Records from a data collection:
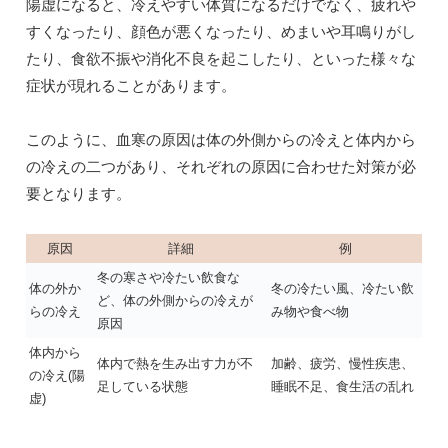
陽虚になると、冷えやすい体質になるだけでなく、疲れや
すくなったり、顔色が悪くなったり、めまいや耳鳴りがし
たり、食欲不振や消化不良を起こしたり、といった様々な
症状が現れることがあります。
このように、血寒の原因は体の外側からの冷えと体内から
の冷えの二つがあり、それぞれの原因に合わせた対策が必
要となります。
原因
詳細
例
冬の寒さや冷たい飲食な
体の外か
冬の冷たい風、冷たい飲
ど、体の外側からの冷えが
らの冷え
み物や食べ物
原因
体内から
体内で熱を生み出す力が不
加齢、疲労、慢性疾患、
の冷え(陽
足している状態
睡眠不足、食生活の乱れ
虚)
--
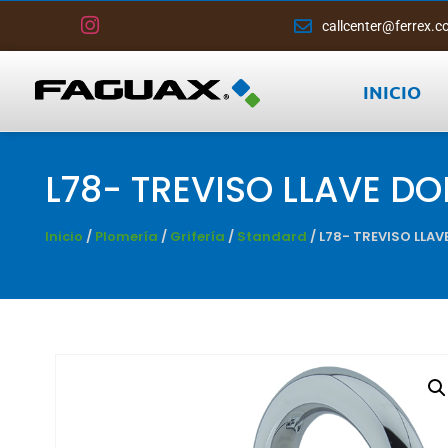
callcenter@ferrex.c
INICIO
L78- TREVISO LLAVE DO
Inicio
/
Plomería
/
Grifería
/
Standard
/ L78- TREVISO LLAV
==
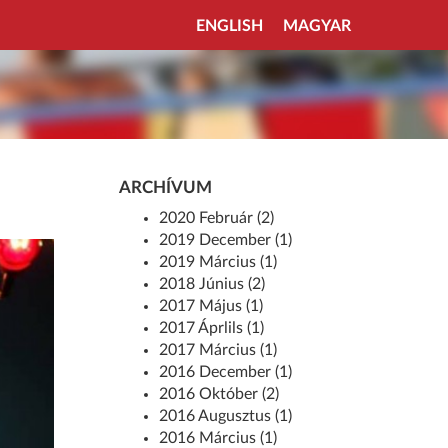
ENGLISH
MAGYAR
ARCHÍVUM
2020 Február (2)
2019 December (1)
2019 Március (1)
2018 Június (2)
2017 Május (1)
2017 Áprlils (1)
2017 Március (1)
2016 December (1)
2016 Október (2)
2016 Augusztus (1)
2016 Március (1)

### Your objective
Please list every line of the records that contains "Március".

### Answer box
2019 Március (1)
2017 Március (1)
2016 Március (1)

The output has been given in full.